Source data

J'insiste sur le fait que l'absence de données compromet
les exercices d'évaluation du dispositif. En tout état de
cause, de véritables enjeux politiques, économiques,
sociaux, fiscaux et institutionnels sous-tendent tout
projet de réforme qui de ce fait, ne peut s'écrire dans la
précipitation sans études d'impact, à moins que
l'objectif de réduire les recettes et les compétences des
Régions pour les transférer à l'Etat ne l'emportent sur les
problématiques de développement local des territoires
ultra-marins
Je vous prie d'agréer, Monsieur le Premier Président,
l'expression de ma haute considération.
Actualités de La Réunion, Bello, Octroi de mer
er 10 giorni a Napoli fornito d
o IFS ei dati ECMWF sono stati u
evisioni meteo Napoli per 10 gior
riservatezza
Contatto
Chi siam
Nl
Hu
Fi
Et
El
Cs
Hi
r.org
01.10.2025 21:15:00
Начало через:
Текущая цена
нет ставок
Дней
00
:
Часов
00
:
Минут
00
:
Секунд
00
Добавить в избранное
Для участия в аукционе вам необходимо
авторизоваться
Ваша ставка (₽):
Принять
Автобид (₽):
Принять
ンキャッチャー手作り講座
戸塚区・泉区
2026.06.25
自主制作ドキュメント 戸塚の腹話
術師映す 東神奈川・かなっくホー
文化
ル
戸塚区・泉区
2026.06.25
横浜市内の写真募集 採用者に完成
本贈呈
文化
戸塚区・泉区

---

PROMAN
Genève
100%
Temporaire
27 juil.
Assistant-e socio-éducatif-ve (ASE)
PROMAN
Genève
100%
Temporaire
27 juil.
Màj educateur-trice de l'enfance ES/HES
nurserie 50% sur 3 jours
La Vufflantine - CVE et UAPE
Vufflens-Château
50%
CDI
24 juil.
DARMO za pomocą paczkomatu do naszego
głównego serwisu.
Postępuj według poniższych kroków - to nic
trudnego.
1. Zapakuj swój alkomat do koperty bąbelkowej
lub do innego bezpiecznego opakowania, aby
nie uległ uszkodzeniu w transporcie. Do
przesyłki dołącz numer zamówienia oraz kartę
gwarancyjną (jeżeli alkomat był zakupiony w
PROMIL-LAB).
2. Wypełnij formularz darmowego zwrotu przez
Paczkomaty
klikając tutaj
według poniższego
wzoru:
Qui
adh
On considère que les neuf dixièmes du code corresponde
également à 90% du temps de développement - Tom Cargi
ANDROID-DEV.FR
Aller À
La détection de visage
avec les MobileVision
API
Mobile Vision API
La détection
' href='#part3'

---

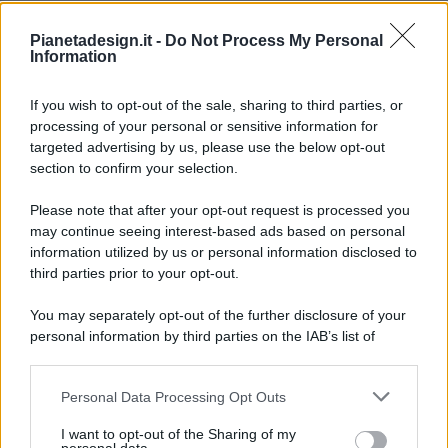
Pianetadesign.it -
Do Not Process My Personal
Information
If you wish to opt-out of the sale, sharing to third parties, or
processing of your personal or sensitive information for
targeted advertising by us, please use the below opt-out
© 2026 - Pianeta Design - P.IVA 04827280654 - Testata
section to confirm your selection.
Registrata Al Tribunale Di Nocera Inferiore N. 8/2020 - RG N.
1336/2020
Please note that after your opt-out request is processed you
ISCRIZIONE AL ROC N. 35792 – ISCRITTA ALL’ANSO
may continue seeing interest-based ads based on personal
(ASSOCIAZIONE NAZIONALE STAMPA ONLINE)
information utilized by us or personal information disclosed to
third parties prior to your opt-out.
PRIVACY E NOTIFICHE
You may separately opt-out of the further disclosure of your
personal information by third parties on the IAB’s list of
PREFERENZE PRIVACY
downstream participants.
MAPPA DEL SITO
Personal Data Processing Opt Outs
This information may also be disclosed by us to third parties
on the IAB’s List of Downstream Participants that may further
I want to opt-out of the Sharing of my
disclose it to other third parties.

* **Aim of the exercise**
With "tout" as the string to find, copy every line of the records that holds it.

* **Task result**
les exercices d'évaluation du dispositif. En tout état de
sociaux, fiscaux et institutionnels sous-tendent tout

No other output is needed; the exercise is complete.